Specialised configuration – We added configurable class thresholds (for instance, 0.1 to 0.8) for every class chance to find out label project as we noticed various efficiency in numerous choice boundaries.

This strategy enabled our system to establish a number of delicate information varieties in a single inference go.

Hyperparameter optimization

To search out the optimum configuration for our fashions, we used Optuna to optimize key parameters. Optuna is an open-source hyperparameter optimization (HPO) framework that helps discover the very best hyperparameters for a given machine studying (ML) mannequin by working many experiments (known as trials). It makes use of a Bayesian algorithm known as Tree-structured Parzen Estimator (TPE) to decide on promising hyperparameter combos based mostly on previous outcomes.

The search house explored quite a few combos of key hyperparameters, as listed within the following desk.

Hyperparameter	Vary
Studying charge	5e-6–5e-5
Weight decay	0.01–0.5
Warmup ratio	0.0–0.2
Dropout charges	0.1–0.5
Batch dimension	16, 24, 32
Gradient accumulation steps	1, 4
Focal loss gamma (multi-label solely)	1.0–3.0
Class threshold (multi-label solely)	0.1–0.8

To optimize computational sources, we carried out pruning logic to cease under-performing trials early, so we may discard configurations that have been much less optimum. As seen within the following Optuna HPO historical past plot, trial 42 had probably the most optimum parameters with the very best F1 rating for the binary classification, whereas trial 32 was probably the most optimum for the multi-label.

Furthermore, our evaluation confirmed that dropout and studying charge have been a very powerful hyperparameters, accounting for 48% and 21% of the variance of the F1 rating for the binary classification mannequin.
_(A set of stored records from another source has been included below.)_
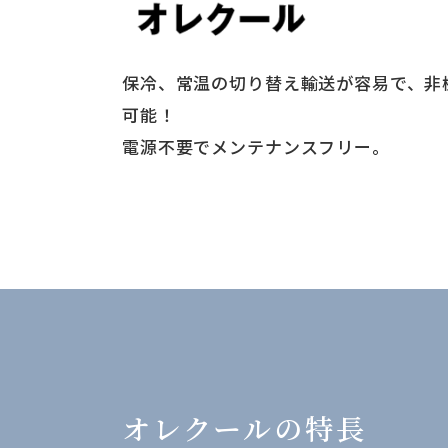
保冷、常温の切り替え輸送が容易で、非
可能！
電源不要でメンテナンスフリー。
オレクールの特長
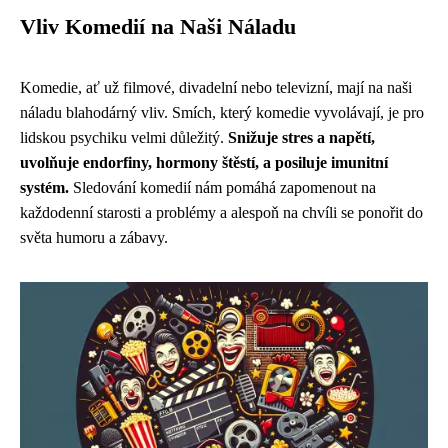
Vliv Komedií na Naši Náladu
Komedie, ať už filmové, divadelní nebo televizní, mají na naši
náladu blahodárný vliv. Smích, který komedie vyvolávají, je pro
lidskou psychiku velmi důležitý.
Snižuje stres a napětí,
uvolňuje endorfiny, hormony štěstí, a posiluje imunitní
systém.
Sledování komedií nám pomáhá zapomenout na
každodenní starosti a problémy a alespoň na chvíli se ponořit do
světa humoru a zábavy.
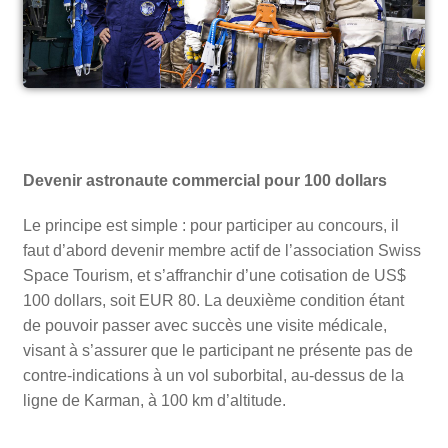
Devenir astronaute commercial pour 100 dollars
Le principe est simple : pour participer au concours, il
faut d’abord devenir membre actif de l’association Swiss
Space Tourism, et s’affranchir d’une cotisation de US$
100 dollars, soit EUR 80. La deuxième condition étant
de pouvoir passer avec succès une visite médicale,
visant à s’assurer que le participant ne présente pas de
contre-indications à un vol suborbital, au-dessus de la
ligne de Karman, à 100 km d’altitude.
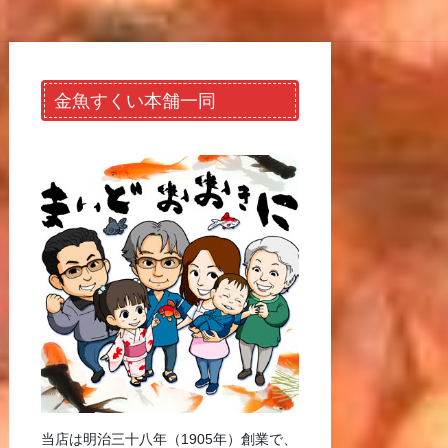
金魚すくい本舗一同
当店は明治三十八年（1905年）創業で、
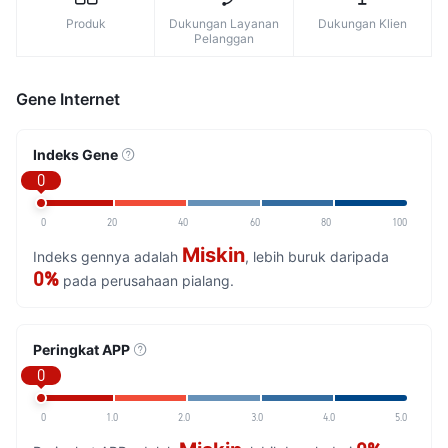
Produk
Dukungan Layanan
Dukungan Klien
Pelanggan
Gene Internet
Indeks Gene
0
0
20
40
60
80
100
Miskin
Indeks gennya adalah
, lebih buruk daripada
0%
pada perusahaan pialang.
Peringkat APP
0
0
1.0
2.0
3.0
4.0
5.0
This defined why we observed the mannequin overfitting shortly throughout earlier runs and stresses the significance of regularization.

After the optimization experiments, we found the next:

We have been capable of establish the optimum hyperparameters for every job
The fashions converged quicker throughout coaching
The ultimate efficiency metrics confirmed measurable enhancements over configurations we examined manually

This allowed our fashions to realize a excessive F1 rating effectively by working hyperparameter tuning in an automatic style, which is essential for manufacturing deployment.
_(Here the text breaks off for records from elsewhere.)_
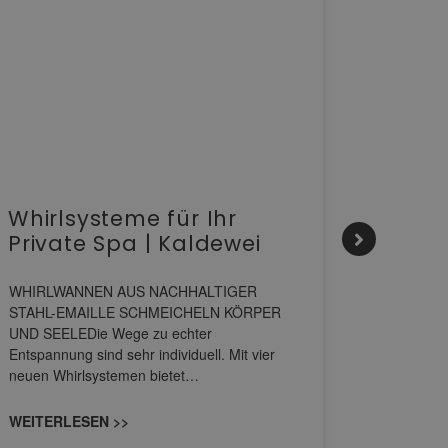
Whirlsysteme für Ihr
Gesta
Private Spa | Kaldewei
alltä
HANS
WHIRLWANNEN AUS NACHHALTIGER
STAHL-EMAILLE SCHMEICHELN KÖRPER
Stil für 
UND SEELEDie Wege zu echter
HANSAGENE
Entspannung sind sehr individuell. Mit vier
von Wascht
neuen Whirlsystemen bietet…
unterschi
konzipiert
WEITERLESEN >>
WEITERL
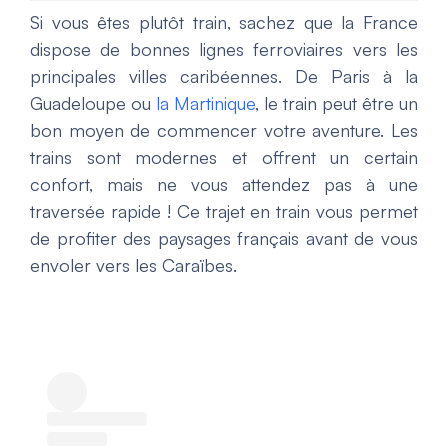
Si vous êtes plutôt train, sachez que la France
dispose de bonnes lignes ferroviaires vers les
principales villes caribéennes. De Paris à la
Guadeloupe ou
la Martinique
, le train peut être un
bon moyen de commencer votre aventure. Les
trains sont modernes et offrent un certain
confort, mais ne vous attendez pas à une
traversée rapide ! Ce trajet en train vous permet
de profiter des paysages français avant de vous
envoler vers les Caraïbes.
Load testing and autoscaling coverage

After fine-tuning and deploying the optimized mannequin to a SageMaker real-time endpoint, we carried out load testing to validate the efficiency and autoscaling underneath strain to fulfill Harmonic Safety’s latency, throughput, and elasticity wants. The goals of the load testing have been:

Validate latency SLA with a median of lower than 500 milliseconds and P95 of roughly 1 second various masses
Decide throughput capability with most RPM utilizing ml.g5.4xlarge cases inside latency SLA
Inform the auto scaling coverage design

The methodology concerned the next:

Site visitors simulation – Locust simulated concurrent consumer visitors with various textual content lengths (50–9,999 characters)
Load sample – We stepped ramp-up assessments (60–2,000 RPM, 60 seconds every) and recognized bottlenecks and stress-tested limits

As proven within the following graph, we discovered that the utmost throughput underneath a latency of 1 second was 1,185 RPM, so we determined to set the auto scaling threshold to 70% of that at 830 RPM.
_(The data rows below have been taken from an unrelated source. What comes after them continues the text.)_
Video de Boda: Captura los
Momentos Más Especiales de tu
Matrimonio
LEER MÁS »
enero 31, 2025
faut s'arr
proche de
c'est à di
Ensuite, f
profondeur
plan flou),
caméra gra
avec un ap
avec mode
Primarily based on the efficiency noticed throughout load testing, we configured a target-tracking auto scaling coverage for the SageMaker endpoint utilizing Software Auto Scaling. The next determine illustrates this coverage workflow.

The important thing parameters outlined have been:

Metric – SageMakerVariantInvocationsPerInstance (830 invocations/occasion/minute)
Min/Max Cases – 1–5
Cooldown – Scale-out 300 seconds, scale-in 600 seconds

This target-tracking coverage adjusts cases based mostly on visitors, sustaining efficiency and cost-efficiency. The next desk summarizes our findings.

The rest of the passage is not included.